Do incydentu doszło w piątek w godzinach popołudniowych. Jak poinformowała rzeczniczka MSWiA Karolina Gałecka, myśliwce były na wysokości około 150 metrów.
"Prowokacyjne zachowanie Rosji" - napisał w mediach społecznościowych morski oddział Straży Granicznej. "Służby odpowiedzialne za bezpieczeństwo Polski stale monitorują sytuację w obrębie morskiej infrastruktury krytycznej również poza wodami terytorialnymi RP" - czytamy.
Nie doszło do naruszenia granicy
Jak przekazała podporucznik Katarzyna Przybysz z morskiego oddziału Straży Granicznej, nie doszło do naruszenia granicy państwowej.
- Było to w obszarze wyłącznej strefy ekonomicznej. Zostaliśmy (...) poinformowani, aby wzmóc czujność i reagować na wszelkie inne przewinienia, które dotyczyłyby naruszenia granic państwa.
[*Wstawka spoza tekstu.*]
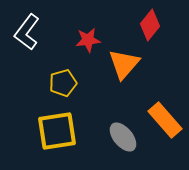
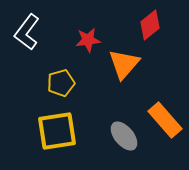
red diamond: rotated 12 degrees clockwise
yellow pentagon: moved 2 px left
gray ellipse: moved 1 px right, 1 px up
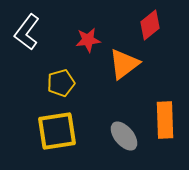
orange triangle: rotated 12 degrees clockwise
orange rectangle: rotated 39 degrees clockwise
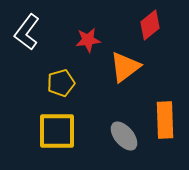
orange triangle: moved 1 px right, 3 px down
yellow square: rotated 9 degrees clockwise
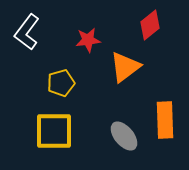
yellow square: moved 3 px left
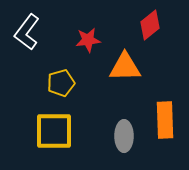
orange triangle: rotated 36 degrees clockwise
gray ellipse: rotated 40 degrees clockwise
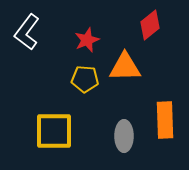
red star: moved 1 px left; rotated 15 degrees counterclockwise
yellow pentagon: moved 24 px right, 4 px up; rotated 20 degrees clockwise
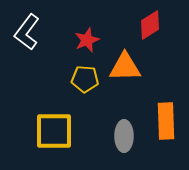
red diamond: rotated 8 degrees clockwise
orange rectangle: moved 1 px right, 1 px down
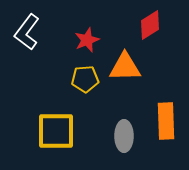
yellow pentagon: rotated 8 degrees counterclockwise
yellow square: moved 2 px right
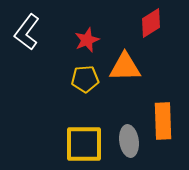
red diamond: moved 1 px right, 2 px up
orange rectangle: moved 3 px left
yellow square: moved 28 px right, 13 px down
gray ellipse: moved 5 px right, 5 px down; rotated 8 degrees counterclockwise
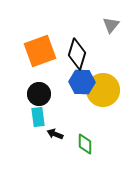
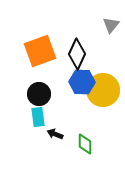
black diamond: rotated 8 degrees clockwise
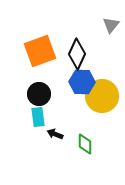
yellow circle: moved 1 px left, 6 px down
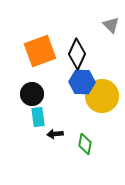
gray triangle: rotated 24 degrees counterclockwise
black circle: moved 7 px left
black arrow: rotated 28 degrees counterclockwise
green diamond: rotated 10 degrees clockwise
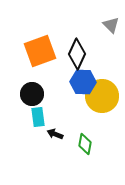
blue hexagon: moved 1 px right
black arrow: rotated 28 degrees clockwise
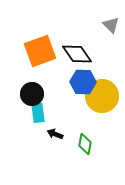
black diamond: rotated 60 degrees counterclockwise
cyan rectangle: moved 4 px up
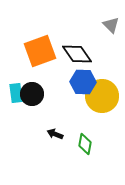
cyan rectangle: moved 22 px left, 20 px up
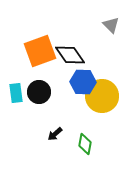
black diamond: moved 7 px left, 1 px down
black circle: moved 7 px right, 2 px up
black arrow: rotated 63 degrees counterclockwise
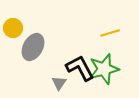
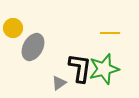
yellow line: rotated 18 degrees clockwise
black L-shape: rotated 36 degrees clockwise
gray triangle: rotated 21 degrees clockwise
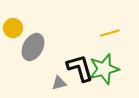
yellow line: rotated 18 degrees counterclockwise
black L-shape: rotated 24 degrees counterclockwise
gray triangle: rotated 21 degrees clockwise
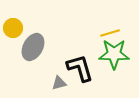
green star: moved 10 px right, 15 px up; rotated 16 degrees clockwise
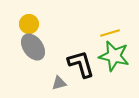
yellow circle: moved 16 px right, 4 px up
gray ellipse: rotated 64 degrees counterclockwise
green star: moved 2 px down; rotated 12 degrees clockwise
black L-shape: moved 1 px right, 4 px up
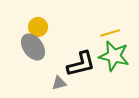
yellow circle: moved 9 px right, 3 px down
black L-shape: rotated 92 degrees clockwise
Do tego nie doszło, więc nie musieliśmy reagować – wyjaśniła..
W nocy z 9 na 10 września w trakcie nocnego ataku Federacji Rosyjskiej na Ukrainę polska przestrzeń powietrzna została wielokrotnie naruszona przez drony. Uruchomiono procedury obronne. Drony, które stanowiły bezpośrednie zagrożenie, zostały zestrzelone przez polskie i sojusznicze lotnictwo. To pierwszy raz w nowoczesnej historii Polski, kiedy w przestrzeni powietrznej kraju siły powietrzne użyły uzbrojenia.
W piątek rano trzy rosyjskie myśliwce MiG-31 wleciały w piątek w przestrzeń powietrzną Estonii w pobliżu wyspy Vaindloo na Zatoce Fińskiej i pozostawały tam przez około 12 minut.